Try it - An exact reproduction of all entries is required.

Source material -
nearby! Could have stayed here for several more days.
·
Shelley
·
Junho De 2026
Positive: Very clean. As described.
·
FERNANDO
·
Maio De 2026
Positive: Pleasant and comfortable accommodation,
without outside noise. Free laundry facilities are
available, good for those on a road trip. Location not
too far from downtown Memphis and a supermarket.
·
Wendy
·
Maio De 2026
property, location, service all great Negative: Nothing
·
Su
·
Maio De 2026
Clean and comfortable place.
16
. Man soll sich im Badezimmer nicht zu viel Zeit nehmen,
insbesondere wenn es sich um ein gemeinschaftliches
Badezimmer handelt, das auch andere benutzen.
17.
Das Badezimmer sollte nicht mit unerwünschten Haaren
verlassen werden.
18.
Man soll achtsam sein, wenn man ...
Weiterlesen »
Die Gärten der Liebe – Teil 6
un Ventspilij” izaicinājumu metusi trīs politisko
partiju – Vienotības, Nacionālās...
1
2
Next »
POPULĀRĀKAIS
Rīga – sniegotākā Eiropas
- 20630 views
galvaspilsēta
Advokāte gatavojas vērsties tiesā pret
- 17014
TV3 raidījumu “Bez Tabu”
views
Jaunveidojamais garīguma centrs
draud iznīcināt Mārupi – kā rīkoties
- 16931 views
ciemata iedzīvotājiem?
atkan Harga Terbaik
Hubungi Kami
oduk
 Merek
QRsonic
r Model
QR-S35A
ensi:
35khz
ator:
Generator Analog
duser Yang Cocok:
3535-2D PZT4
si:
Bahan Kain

Response to this exercise -
nearby! Could have stayed here for several more days.
·
Shelley
·
Junho De 2026
Positive: Very clean. As described.
·
FERNANDO
·
Maio De 2026
Positive: Pleasant and comfortable accommodation,
without outside noise. Free laundry facilities are
available, good for those on a road trip. Location not
too far from downtown Memphis and a supermarket.
·
Wendy
·
Maio De 2026
property, location, service all great Negative: Nothing
·
Su
·
Maio De 2026
Clean and comfortable place.
16
. Man soll sich im Badezimmer nicht zu viel Zeit nehmen,
insbesondere wenn es sich um ein gemeinschaftliches
Badezimmer handelt, das auch andere benutzen.
17.
Das Badezimmer sollte nicht mit unerwünschten Haaren
verlassen werden.
18.
Man soll achtsam sein, wenn man ...
Weiterlesen »
Die Gärten der Liebe – Teil 6
un Ventspilij” izaicinājumu metusi trīs politisko
partiju – Vienotības, Nacionālās...
1
2
Next »
POPULĀRĀKAIS
Rīga – sniegotākā Eiropas
- 20630 views
galvaspilsēta
Advokāte gatavojas vērsties tiesā pret
- 17014
TV3 raidījumu “Bez Tabu”
views
Jaunveidojamais garīguma centrs
draud iznīcināt Mārupi – kā rīkoties
- 16931 views
ciemata iedzīvotājiem?
atkan Harga Terbaik
Hubungi Kami
oduk
 Merek
QRsonic
r Model
QR-S35A
ensi:
35khz
ator:
Generator Analog
duser Yang Cocok:
3535-2D PZT4
si:
Bahan Kain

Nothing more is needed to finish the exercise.